**WHAT TO PRODUCE**.
Copy out each line below containing "Zschopau".

Dataset entries

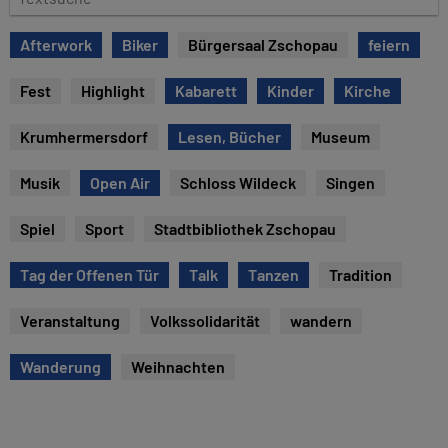
e
e
x
Afterwork
Biker
Bürgersaal Zschopau
feiern
t
s
Fest
Highlight
Kabarett
Kinder
Kirche
u
c
Krumhermersdorf
Lesen, Bücher
Museum
h
e
Musik
Open Air
Schloss Wildeck
Singen
Spiel
Sport
Stadtbibliothek Zschopau
Tag der Offenen Tür
Talk
Tanzen
Tradition
Veranstaltung
Volkssolidarität
wandern
Wanderung
Weihnachten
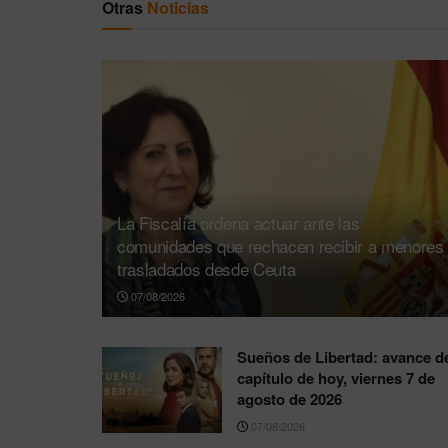
Otras
Noticias
La Fiscalía ordena actuar ante las
comunidades que rechacen recibir a menores
trasladados desde Ceuta
07/08/2026
Sueños de Libertad: avance d
capítulo de hoy, viernes 7 de
agosto de 2026
07/08/2026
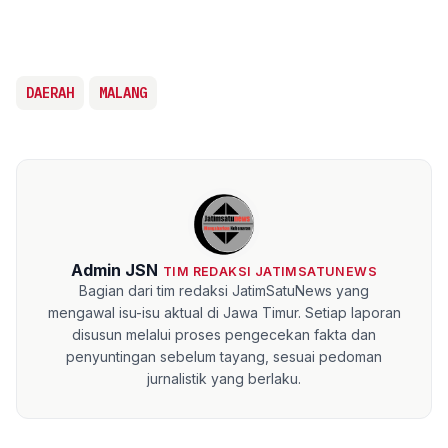
DAERAH
MALANG
Admin JSN
TIM REDAKSI JATIMSATUNEWS
Bagian dari tim redaksi JatimSatuNews yang
mengawal isu-isu aktual di Jawa Timur. Setiap laporan
disusun melalui proses pengecekan fakta dan
penyuntingan sebelum tayang, sesuai pedoman
jurnalistik yang berlaku.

**ANSWER FOR THIS EXERCISE**.
Bürgersaal Zschopau
Stadtbibliothek Zschopau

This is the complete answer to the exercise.